Local adaptation to high altitudes functionally modifies the innate immune response in deer mice

Abstract

Organisms across the tree of life have repeatedly colonized high altitudes, where they are met by environmental challenges including hypoxia, low temperatures, and increased UV exposure. Over evolutionary timescales, many of these populations of high-altitude residents have adapted to these conditions particularly through changes in metabolically demanding physiological systems ranging from the cardiopulmonary and muscular physiology to reproductive function. Although the immune system is also metabolically demanding to maintain and activate, the immune response is an understudied aspect of animal adaptations to high elevations. In this study, we investigated whether highland-adapted deer mice (Peromyscus maniculatus), a model mammal for high elevation adaptation, display immune-specific adaptations. To study local adaptation in immunity, we employed a conventional immune challenge experiment wherein we injected lowland and highland-derived mice in a common garden environment with a standard dose of the bacterial cell wall component, lipopolysaccharide (LPS), to elicit robust activation of host defense. We collected and analyzed both acute phase responses, including circulating blood glucose, serum corticosterone, and the spleen transcriptomic response to LPS, as well as longer-term responses, such as metabolic recovery and fever, for insight into population-specific strategies. Upon injection of LPS, the metabolic axis of the acute phase response was fundamentally similar between populations.
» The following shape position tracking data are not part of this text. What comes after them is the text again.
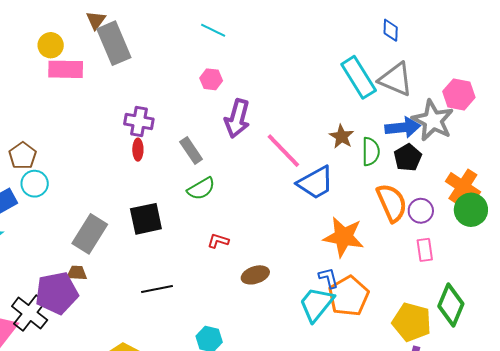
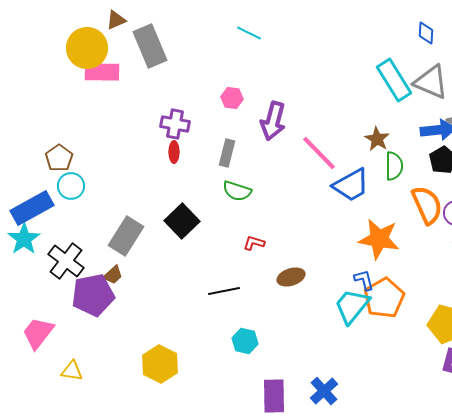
brown triangle: (96, 20) -> (116, 20), moved, turned 30
yellow circle: (51, 45) -> (87, 48), size x1.6
pink hexagon: (211, 79) -> (232, 98), moved
gray rectangle: (191, 151) -> (227, 153), turned 48
green semicircle: (371, 152) -> (394, 166), moved
green semicircle: (201, 189) -> (237, 191), turned 48
black square: (146, 219) -> (182, 221), turned -32
brown trapezoid: (77, 273) -> (113, 275), turned 135
black line: (157, 289) -> (224, 291), moved
black cross: (30, 313) -> (66, 261), moved

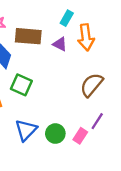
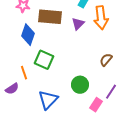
purple triangle: (60, 44) -> (78, 24), turned 48
brown semicircle: (92, 85) -> (106, 60), size x0.6
green circle: (55, 134) -> (80, 85), moved

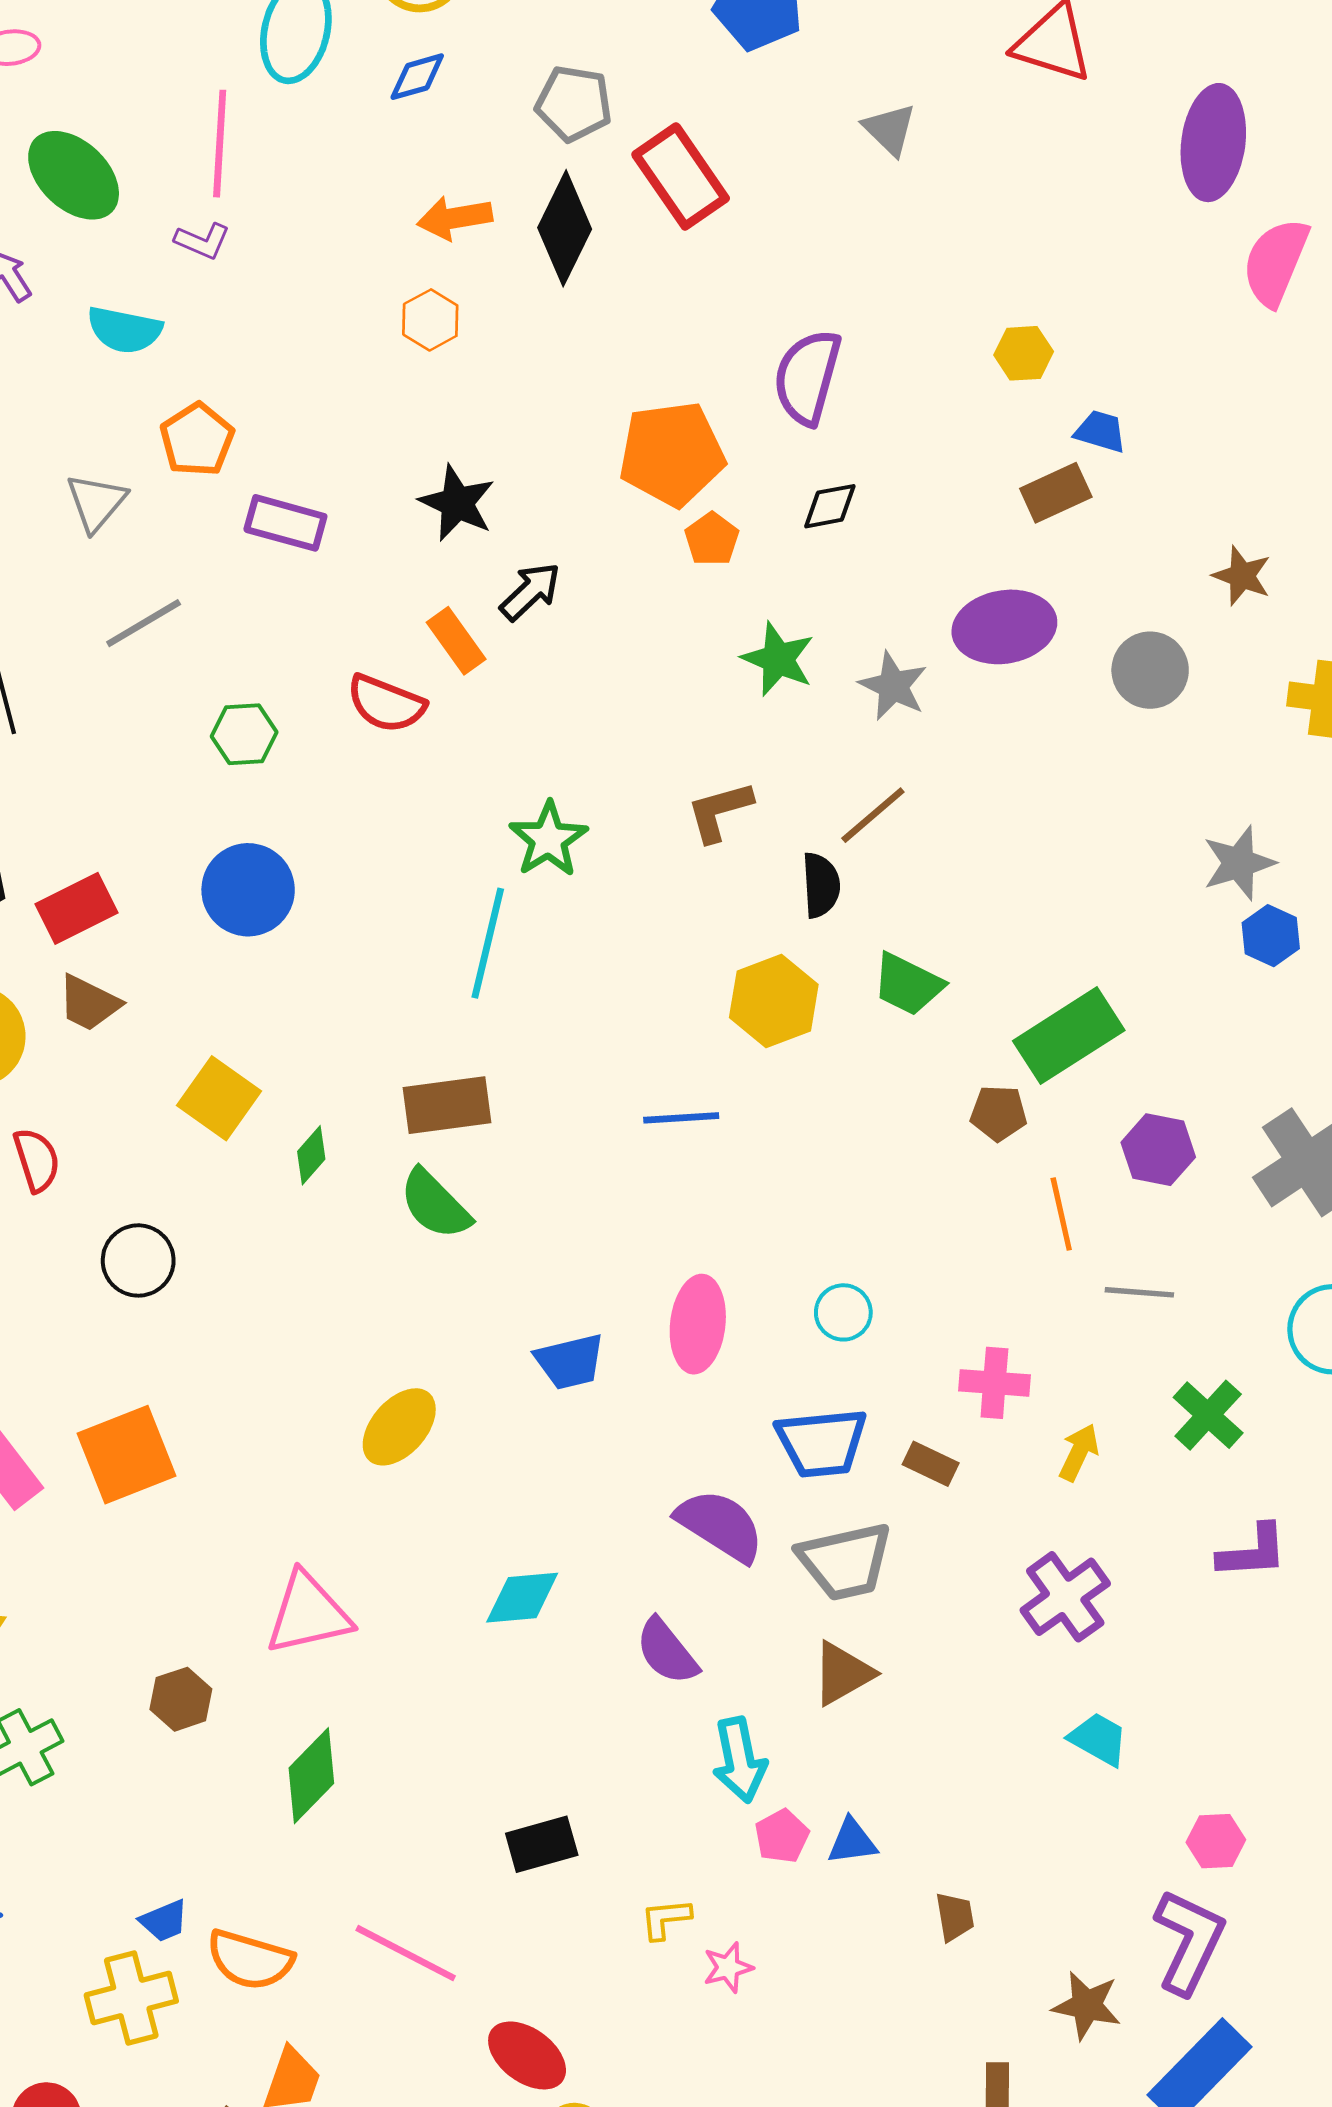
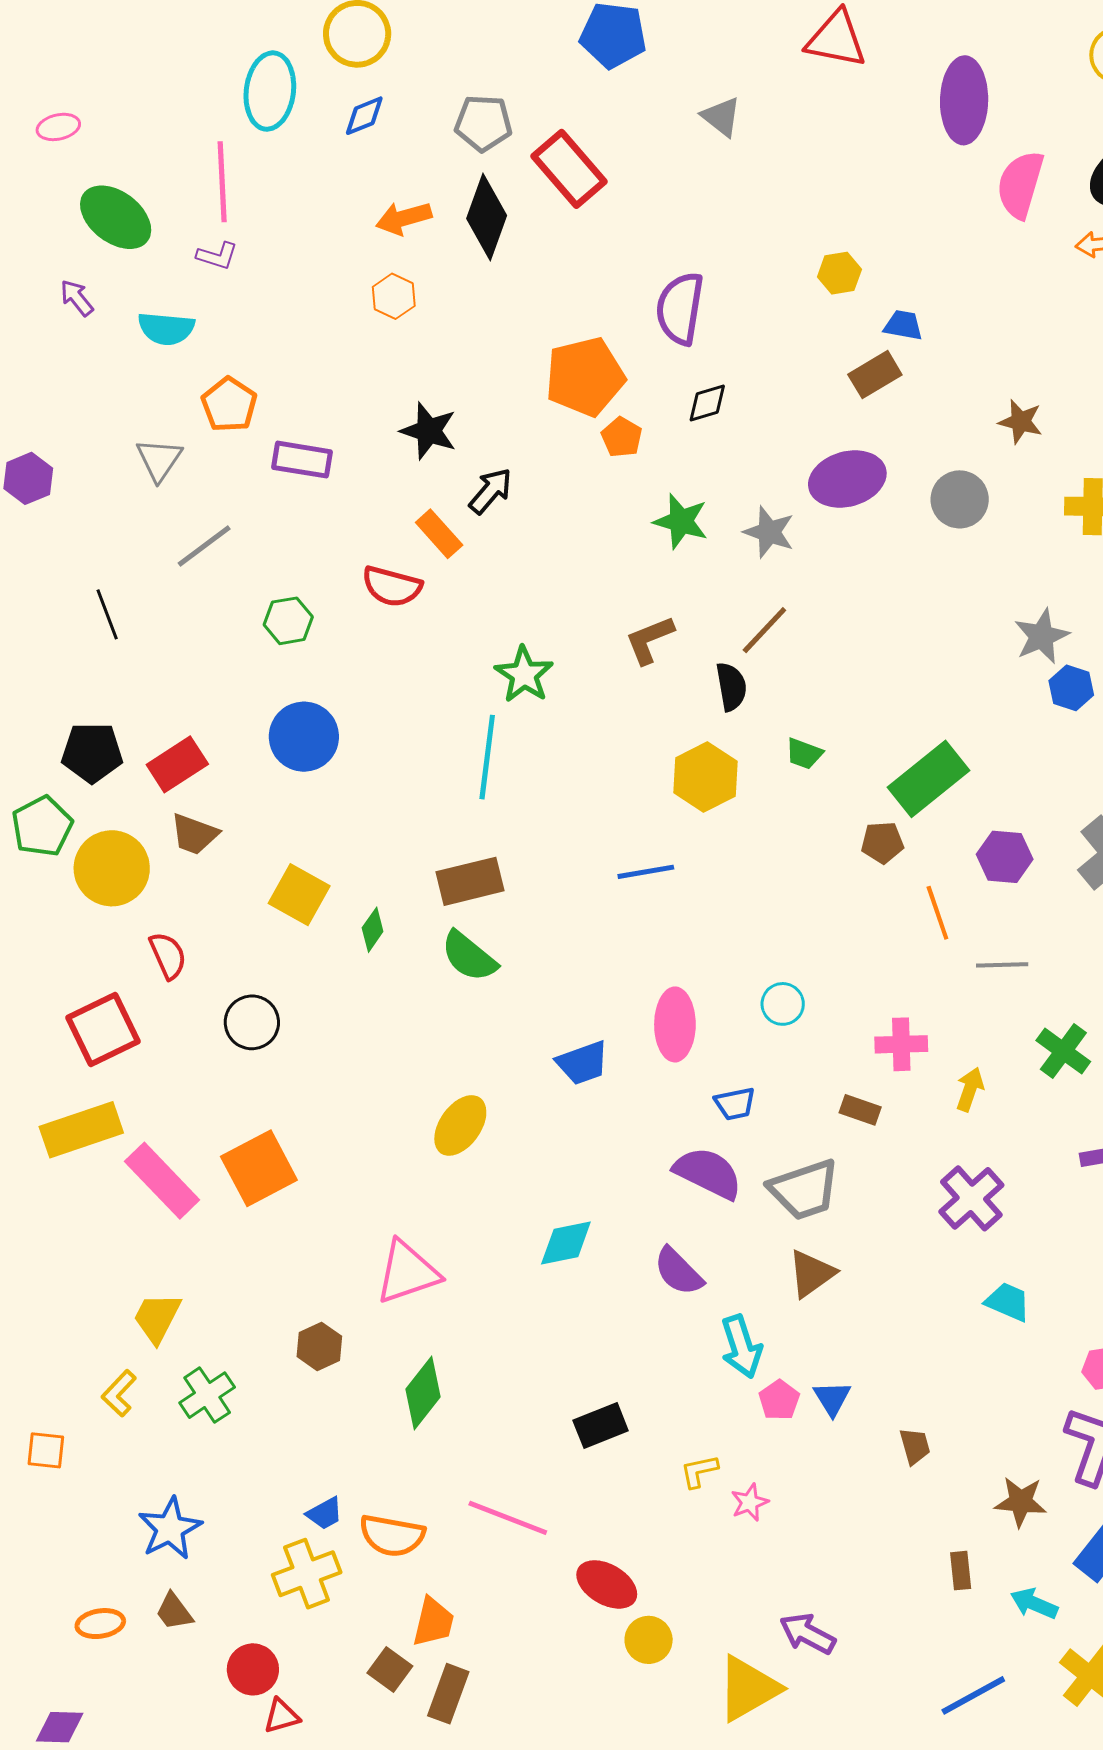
green trapezoid: (908, 984) -> (804, 754), size x0.7
blue trapezoid: (822, 1443) -> (735, 1104), moved, size x0.6
blue triangle: (852, 1841) -> (832, 1398), turned -48

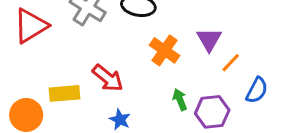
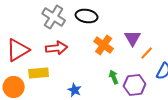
red triangle: (31, 26) -> (18, 50), moved
red arrow: (108, 78) -> (57, 48), moved, turned -45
However, highland mice displayed a wider spectrum of body temperatures post-LPS, with an overall more muted fever relative to lowlanders. Behaviorally, we found that lowlanders display a greater degree of sick markers than highlanders do. Using RNAseq, we showed that nearly half of the spleen transcriptome (6202) was LPS-responsive and that many (1052) genes are differentially responsive in a population-specific manner. Importantly, we found nearly 400 genes with additive effects (i.e., population + injection), demonstrating that the transcription response to LPS differs by ancestral origin in a core set of genes. The results of this study unveil key differences in immune regulation strategies affected by the process of high-altitude adaptation.